When Did Everything Become a ‘Journey’?
By Lisa Miller, The New York Times
“In almost every language, ‘journey’ has become a way to talk abstractly about outcomes, for good reason: According to what linguists call the ‘primary metaphor theory,’ humans learn as babies crawling toward their toys that ‘“purpose” and “destination” coincide,’ said Elena Semino, a linguist at Lancaster University who specializes in metaphor. As we become able to accomplish our goals while sitting still (standardized tests! working from home!), ambition and travel diverge. Yet we continue to envision achievement as a matter of forward progress. This is why we say, ‘“I know what I want, but I don’t know how to get there,”’ Semino explained. ‘Or “I’m at a crossroads.”’”
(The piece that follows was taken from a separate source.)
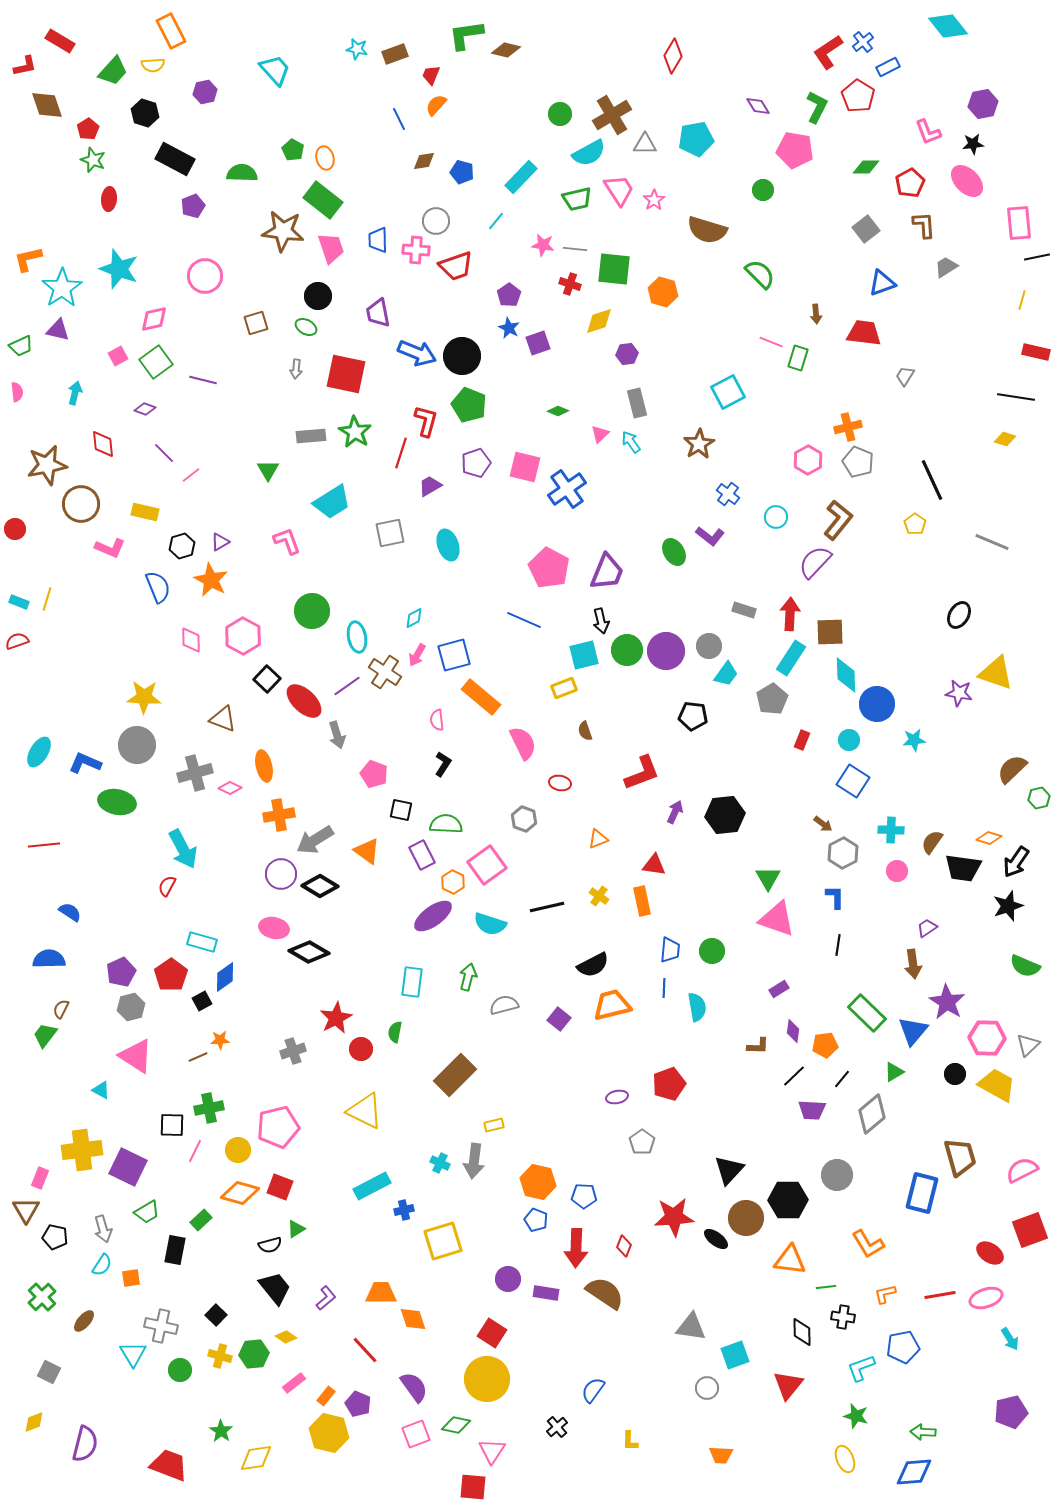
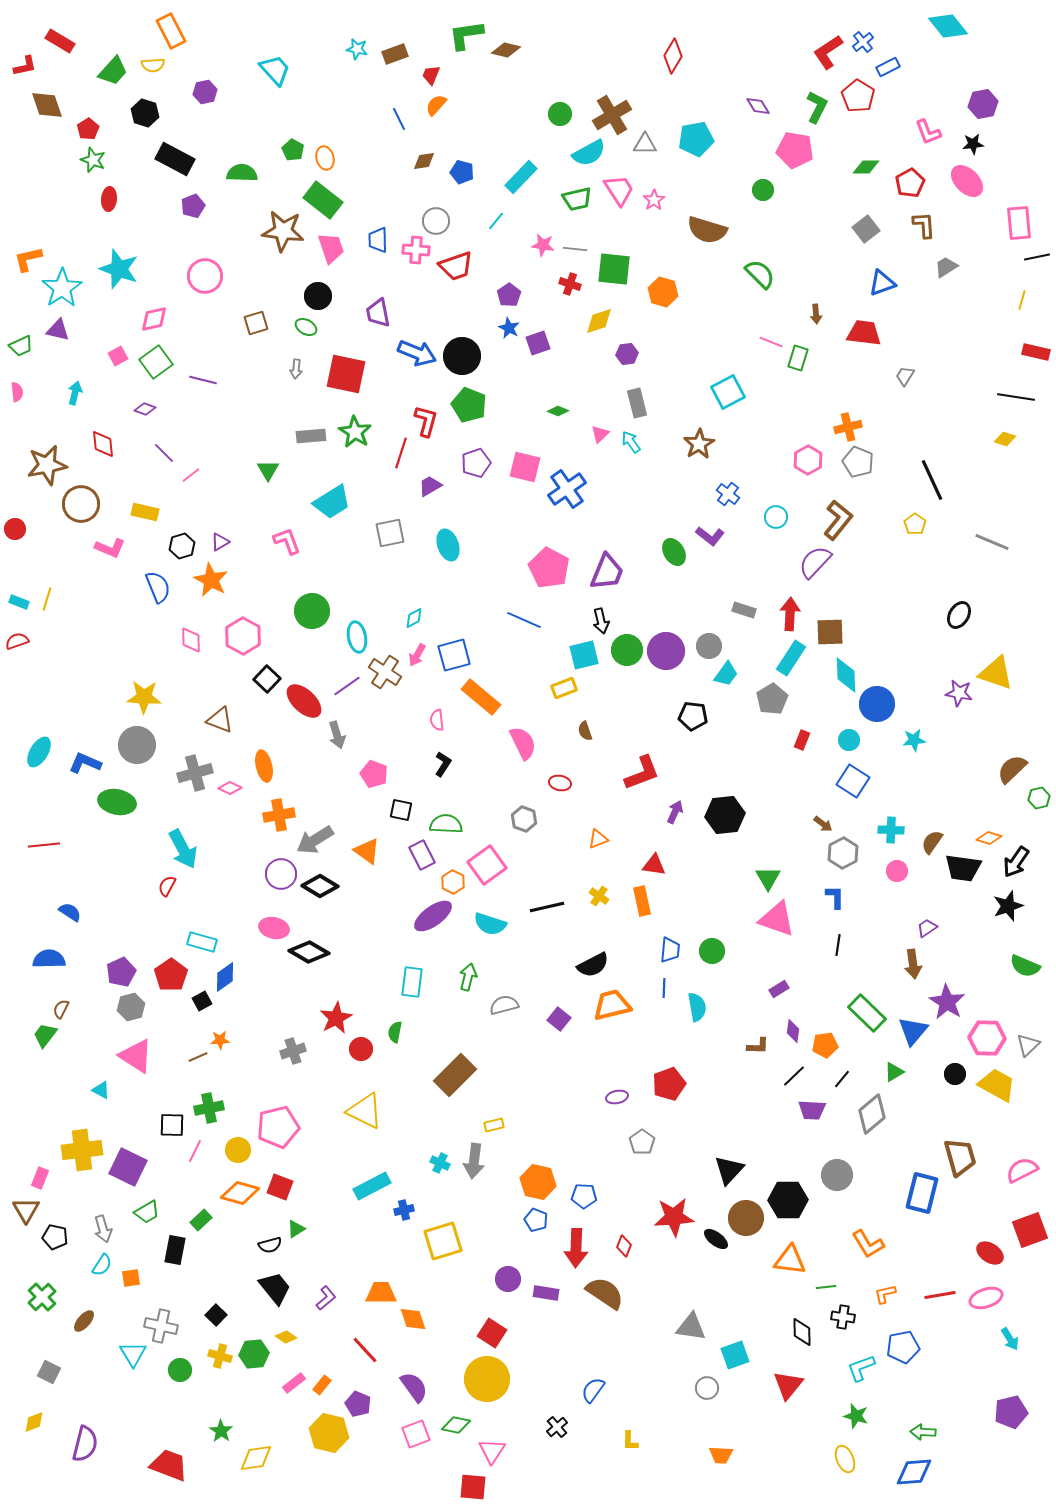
brown triangle at (223, 719): moved 3 px left, 1 px down
orange rectangle at (326, 1396): moved 4 px left, 11 px up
Humans Are Driving a New Kind of Evolution in Animals
By Lee Alan Dugatkin, Scientific American
“The darkening of the peppered moth is also an example of anthropogenic evolution: evolutionary change caused by alterations humans make to the environment. In recent years scientists have identified many more cases of human-mediated evolutionary change. The full scope and effects of anthropogenic evolution are only now coming into focus. But already we have ascertained that humans are shaping the evolutionary trajectories of animals across the globe, from insects to whales. As a result of our influence, key aspects of animal behavior are changing, including where they live, where they breed, what they eat, whom they fight and whom they help. We are remodeling more than just the environments species live in. We’re altering the species themselves as they evolve in response to our impact on their surroundings.”